The dramatic fall in the value of the pound is the hot topic in UK economics.
In June 2016, £1 was worth $1.37, but four months later it is worth $1.23. This may just seem like a few pence, but 10% is pretty significant.
It is broadly being called the ‘Brexit effect’, and it stems from the markets’ reduced faith in the UK economy’s growth potential. This change in attitudes leads to currency traders profiting from the fall in Sterling’s value, and the Bank of England is expected to further cut the interest rate.
£1 is worth less in dollars than it used to be?
Whilst there is no such thing as a world currency, the common trading currency is the US Dollar. With so many different economies and cultures involved in the global market, the majority of international transactions are calculated in US Dollars, and conducted in English.
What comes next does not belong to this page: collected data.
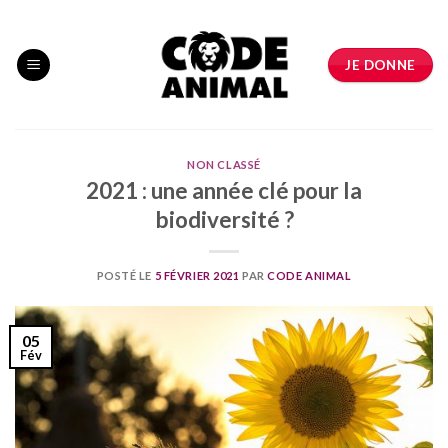
Skip
to
content
JE DONNE
NON CLASSÉ
2021 : une année clé pour la
biodiversité ?
POSTÉ LE
5 FÉVRIER 2021
PAR
CODE ANIMAL
05
Fév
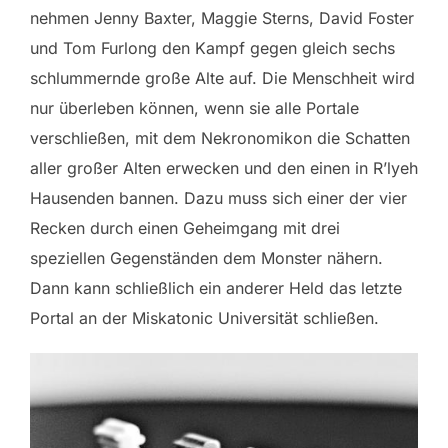
nehmen Jenny Baxter, Maggie Sterns, David Foster
und Tom Furlong den Kampf gegen gleich sechs
schlummernde große Alte auf. Die Menschheit wird
nur überleben können, wenn sie alle Portale
verschließen, mit dem Nekronomikon die Schatten
aller großer Alten erwecken und den einen in R’lyeh
Hausenden bannen. Dazu muss sich einer der vier
Recken durch einen Geheimgang mit drei
speziellen Gegenständen dem Monster nähern.
Dann kann schließlich ein anderer Held das letzte
Portal an der Miskatonic Universität schließen.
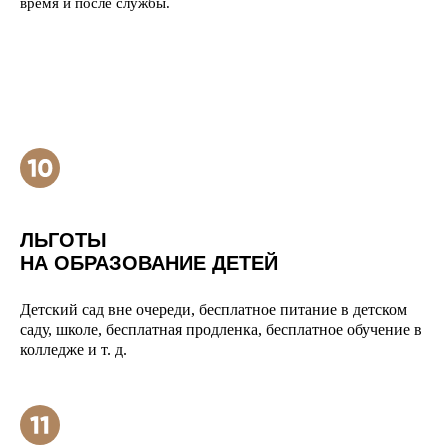
время и после службы.
ЛЬГОТЫ
НА ОБРАЗОВАНИЕ ДЕТЕЙ
Детский сад вне очереди, бесплатное питание в детском
саду, школе, бесплатная продленка, бесплатное обучение в
колледже и т. д.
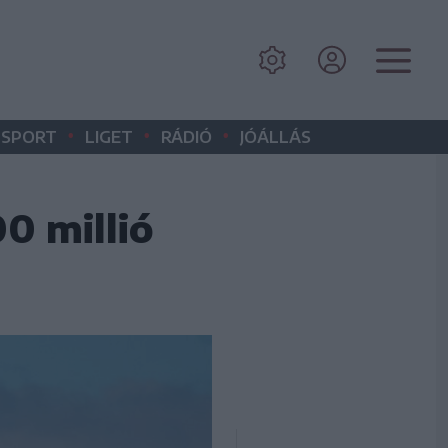
•
•
•
SPORT
LIGET
RÁDIÓ
JÓÁLLÁS
0 millió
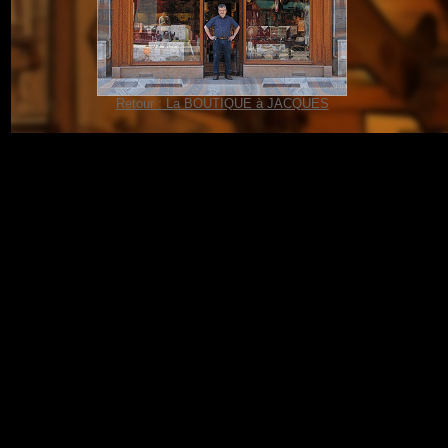
Retour : La BOUTIQUE à JACQUES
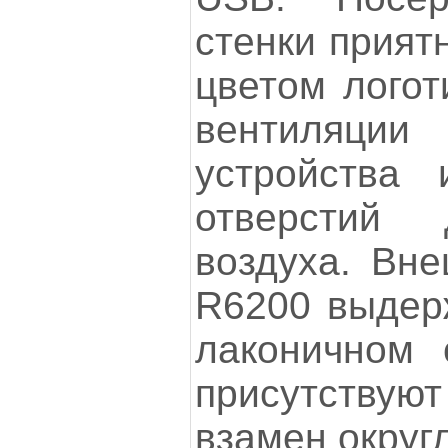
стенки прият
цветом лого
вентиляции
устройства 
отверстий 
воздуха. Вне
R6200 выдер
лаконичном 
присутствуют
взамен округ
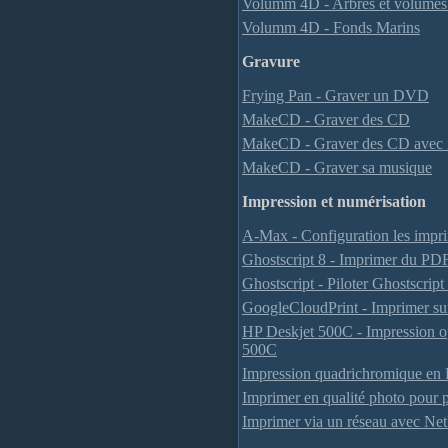
Volumm 4D - Arbres et volumes
Volumm 4D - Fonds Marins
Gravure
Frying Pan - Graver un DVD
MakeCD - Graver des CD
MakeCD - Graver des CD avec i
MakeCD - Graver sa musique
Impression et numérisation
A-Max - Configuration les imp
Ghostscript 8 - Imprimer du PD
Ghostscript - Piloter Ghostscript
GoogleCloudPrint - Imprimer s
HP Deskjet 500C - Impression o
500C
Impression quadrichromique en 
Imprimer en qualité photo pour 
Imprimer via un réseau avec Ne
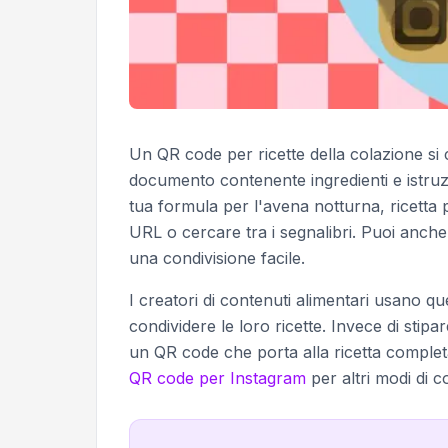
Un QR code per ricette della colazione si c
documento contenente ingredienti e istruz
tua formula per l'avena notturna, ricetta
URL o cercare tra i segnalibri. Puoi anch
una condivisione facile.
I creatori di contenuti alimentari usano q
condividere le loro ricette. Invece di stipar
un QR code che porta alla ricetta complet
QR code per Instagram
per altri modi di c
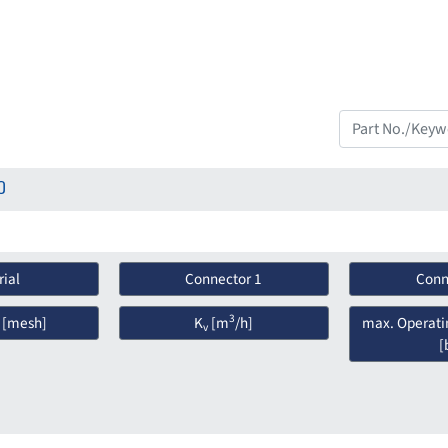
0
ial
Connector 1
Conn
3
 [mesh]
K
[m
/h]
max. Operati
v
[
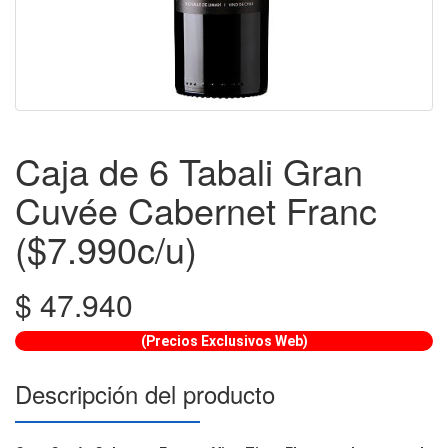
Caja de 6 Tabali Gran
Cuvée Cabernet Franc
($7.990c/u)
$
47.940
(Precios Exclusivos Web)
Descripción del producto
The most significant effect on the British economy would concern the goods or commodities we import. Oil from all over the world is priced in US Dollars, so your local fuel filling station will effectively be paying more in real terms for the petrol and diesel we use in our cars. This leads to higher prices at the pumps.
Other key imports are food, clothing and electricals. The majority of garments are sourced from India and China, whilst electrical devices such as computers and smartphones are made in China and South Korea. Many essential food items we find in supermarkets come from all over Europe and Africa, and crucially, the freshness of the produce means that it can’t be brought in several months in advance. Therefore, the fluctuations in value on the international market can have more instant ramifications.
The other side to this doom and gloom is that our export economy would receive a boost. As £1 is worth more in a foreign currency, British goods work out cheaper for international consumers. Similarly, a tourism boost comes when foreign visitors find that they achieve better value from their purchases.
The net result from a fall in the value of the pound has to be negative though, because of the economic factor that all markets dislike: uncertainty. Whether or not politics really does affect the way people trade goods, an economy with an uncertain outlook tends to put off a significant amount of business.
Whatever happens with soft or hard Brexit, the sooner Britain’s economy stops making headlines the better.